### Exercise goal:
Please repeat the records exactly from their first line, finishing at the line containing "Самообразование (132, 249)" and including it.

### Data:
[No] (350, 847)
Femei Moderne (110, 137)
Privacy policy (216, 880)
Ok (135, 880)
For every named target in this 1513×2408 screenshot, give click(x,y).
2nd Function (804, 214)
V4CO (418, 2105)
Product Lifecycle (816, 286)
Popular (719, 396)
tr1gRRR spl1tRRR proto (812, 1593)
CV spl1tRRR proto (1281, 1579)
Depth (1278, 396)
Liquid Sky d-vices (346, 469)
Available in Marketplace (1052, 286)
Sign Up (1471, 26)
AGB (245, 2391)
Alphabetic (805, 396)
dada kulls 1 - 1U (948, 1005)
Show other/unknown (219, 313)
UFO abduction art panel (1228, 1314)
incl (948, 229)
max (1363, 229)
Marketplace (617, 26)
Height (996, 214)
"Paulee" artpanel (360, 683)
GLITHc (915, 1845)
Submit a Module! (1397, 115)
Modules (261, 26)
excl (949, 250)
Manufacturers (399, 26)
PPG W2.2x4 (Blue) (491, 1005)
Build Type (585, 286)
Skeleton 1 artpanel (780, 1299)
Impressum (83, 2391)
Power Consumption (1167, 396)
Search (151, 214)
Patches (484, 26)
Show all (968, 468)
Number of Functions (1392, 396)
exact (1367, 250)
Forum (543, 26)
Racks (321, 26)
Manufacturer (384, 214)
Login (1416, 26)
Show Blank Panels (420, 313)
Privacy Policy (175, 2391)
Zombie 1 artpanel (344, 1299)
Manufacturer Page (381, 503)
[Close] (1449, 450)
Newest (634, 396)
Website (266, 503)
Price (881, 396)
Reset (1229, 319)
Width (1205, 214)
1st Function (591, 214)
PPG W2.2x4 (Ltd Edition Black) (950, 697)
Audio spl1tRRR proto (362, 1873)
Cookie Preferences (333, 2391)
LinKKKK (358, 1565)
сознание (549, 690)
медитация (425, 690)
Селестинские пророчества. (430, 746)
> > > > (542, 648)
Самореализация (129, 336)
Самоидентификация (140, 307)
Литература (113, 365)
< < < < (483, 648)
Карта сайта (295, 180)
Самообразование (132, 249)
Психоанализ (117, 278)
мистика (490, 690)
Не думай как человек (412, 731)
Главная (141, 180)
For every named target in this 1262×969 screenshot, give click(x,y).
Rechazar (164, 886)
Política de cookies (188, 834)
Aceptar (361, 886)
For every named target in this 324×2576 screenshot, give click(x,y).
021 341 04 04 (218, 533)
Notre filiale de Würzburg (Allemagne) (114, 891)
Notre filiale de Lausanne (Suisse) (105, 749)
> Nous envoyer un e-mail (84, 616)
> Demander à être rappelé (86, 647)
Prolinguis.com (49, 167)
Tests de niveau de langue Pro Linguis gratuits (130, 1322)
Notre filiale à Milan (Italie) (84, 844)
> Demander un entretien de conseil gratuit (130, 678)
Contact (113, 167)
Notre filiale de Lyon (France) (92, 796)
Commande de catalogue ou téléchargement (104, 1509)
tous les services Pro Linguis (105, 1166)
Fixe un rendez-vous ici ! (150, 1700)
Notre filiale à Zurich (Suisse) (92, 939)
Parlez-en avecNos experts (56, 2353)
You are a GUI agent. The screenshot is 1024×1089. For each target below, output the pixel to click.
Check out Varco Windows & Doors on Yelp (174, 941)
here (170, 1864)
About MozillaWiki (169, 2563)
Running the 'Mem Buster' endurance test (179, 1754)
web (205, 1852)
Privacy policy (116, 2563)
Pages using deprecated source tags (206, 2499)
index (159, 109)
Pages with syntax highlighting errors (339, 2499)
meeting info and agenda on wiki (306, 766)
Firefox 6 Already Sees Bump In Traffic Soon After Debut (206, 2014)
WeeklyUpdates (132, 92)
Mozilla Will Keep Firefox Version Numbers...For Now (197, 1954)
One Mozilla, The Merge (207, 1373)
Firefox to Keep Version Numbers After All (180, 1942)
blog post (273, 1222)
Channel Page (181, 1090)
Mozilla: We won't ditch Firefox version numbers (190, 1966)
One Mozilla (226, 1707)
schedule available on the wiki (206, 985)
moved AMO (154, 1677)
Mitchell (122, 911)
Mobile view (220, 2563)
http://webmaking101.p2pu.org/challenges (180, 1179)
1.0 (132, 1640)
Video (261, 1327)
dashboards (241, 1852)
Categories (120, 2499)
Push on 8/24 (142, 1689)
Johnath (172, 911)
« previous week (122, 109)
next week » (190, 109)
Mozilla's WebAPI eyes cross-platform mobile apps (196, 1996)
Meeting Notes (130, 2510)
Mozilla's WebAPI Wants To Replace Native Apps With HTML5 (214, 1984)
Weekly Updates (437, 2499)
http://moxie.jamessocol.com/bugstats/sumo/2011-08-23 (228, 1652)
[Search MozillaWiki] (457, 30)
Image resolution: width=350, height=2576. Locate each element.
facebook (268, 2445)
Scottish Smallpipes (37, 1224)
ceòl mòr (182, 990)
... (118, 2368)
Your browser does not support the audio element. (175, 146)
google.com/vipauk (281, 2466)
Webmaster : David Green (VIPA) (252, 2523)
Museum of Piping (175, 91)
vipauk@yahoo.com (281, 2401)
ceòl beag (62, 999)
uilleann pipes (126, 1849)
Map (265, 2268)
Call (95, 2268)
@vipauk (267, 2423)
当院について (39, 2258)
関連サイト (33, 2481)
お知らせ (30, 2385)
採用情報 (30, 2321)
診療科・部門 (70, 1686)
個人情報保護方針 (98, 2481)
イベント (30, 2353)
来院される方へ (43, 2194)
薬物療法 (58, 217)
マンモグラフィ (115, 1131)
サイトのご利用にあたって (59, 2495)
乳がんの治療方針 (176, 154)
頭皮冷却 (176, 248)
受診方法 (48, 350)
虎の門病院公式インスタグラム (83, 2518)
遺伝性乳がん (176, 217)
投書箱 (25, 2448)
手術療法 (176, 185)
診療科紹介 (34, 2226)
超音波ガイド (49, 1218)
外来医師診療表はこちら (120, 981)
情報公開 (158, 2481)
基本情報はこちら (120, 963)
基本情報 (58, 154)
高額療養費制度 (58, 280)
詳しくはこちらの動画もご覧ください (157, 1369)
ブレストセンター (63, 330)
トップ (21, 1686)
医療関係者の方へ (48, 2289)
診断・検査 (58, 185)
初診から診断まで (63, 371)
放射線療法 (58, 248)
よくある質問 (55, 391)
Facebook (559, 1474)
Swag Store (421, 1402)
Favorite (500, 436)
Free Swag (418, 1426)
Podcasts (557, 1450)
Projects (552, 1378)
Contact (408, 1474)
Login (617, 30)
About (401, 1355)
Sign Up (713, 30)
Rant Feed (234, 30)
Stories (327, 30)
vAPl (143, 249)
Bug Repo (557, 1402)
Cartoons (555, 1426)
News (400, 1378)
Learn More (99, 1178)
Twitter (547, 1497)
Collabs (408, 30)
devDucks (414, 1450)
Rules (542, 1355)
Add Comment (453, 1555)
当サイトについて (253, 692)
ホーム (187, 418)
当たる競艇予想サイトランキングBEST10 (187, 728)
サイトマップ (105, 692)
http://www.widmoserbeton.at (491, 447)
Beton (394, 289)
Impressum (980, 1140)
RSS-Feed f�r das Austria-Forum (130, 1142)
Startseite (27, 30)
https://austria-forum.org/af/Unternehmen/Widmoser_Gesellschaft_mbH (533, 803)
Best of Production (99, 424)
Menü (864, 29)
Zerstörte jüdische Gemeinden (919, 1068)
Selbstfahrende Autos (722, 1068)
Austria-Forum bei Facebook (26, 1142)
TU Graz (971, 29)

### The answer:
[No] (350, 847)
Femei Moderne (110, 137)
Privacy policy (216, 880)
Ok (135, 880)
For every named target in this 1513×2408 screenshot, give click(x,y).
2nd Function (804, 214)
V4CO (418, 2105)
Product Lifecycle (816, 286)
Popular (719, 396)
tr1gRRR spl1tRRR proto (812, 1593)
CV spl1tRRR proto (1281, 1579)
Depth (1278, 396)
Liquid Sky d-vices (346, 469)
Available in Marketplace (1052, 286)
Sign Up (1471, 26)
AGB (245, 2391)
Alphabetic (805, 396)
dada kulls 1 - 1U (948, 1005)
Show other/unknown (219, 313)
UFO abduction art panel (1228, 1314)
incl (948, 229)
max (1363, 229)
Marketplace (617, 26)
Height (996, 214)
"Paulee" artpanel (360, 683)
GLITHc (915, 1845)
Submit a Module! (1397, 115)
Modules (261, 26)
excl (949, 250)
Manufacturers (399, 26)
PPG W2.2x4 (Blue) (491, 1005)
Build Type (585, 286)
Skeleton 1 artpanel (780, 1299)
Impressum (83, 2391)
Power Consumption (1167, 396)
Search (151, 214)
Patches (484, 26)
Show all (968, 468)
Number of Functions (1392, 396)
exact (1367, 250)
Forum (543, 26)
Racks (321, 26)
Manufacturer (384, 214)
Login (1416, 26)
Show Blank Panels (420, 313)
Privacy Policy (175, 2391)
Zombie 1 artpanel (344, 1299)
Manufacturer Page (381, 503)
[Close] (1449, 450)
Newest (634, 396)
Website (266, 503)
Price (881, 396)
Reset (1229, 319)
Width (1205, 214)
1st Function (591, 214)
PPG W2.2x4 (Ltd Edition Black) (950, 697)
Audio spl1tRRR proto (362, 1873)
Cookie Preferences (333, 2391)
LinKKKK (358, 1565)
сознание (549, 690)
медитация (425, 690)
Селестинские пророчества. (430, 746)
> > > > (542, 648)
Самореализация (129, 336)
Самоидентификация (140, 307)
Литература (113, 365)
< < < < (483, 648)
Карта сайта (295, 180)
Самообразование (132, 249)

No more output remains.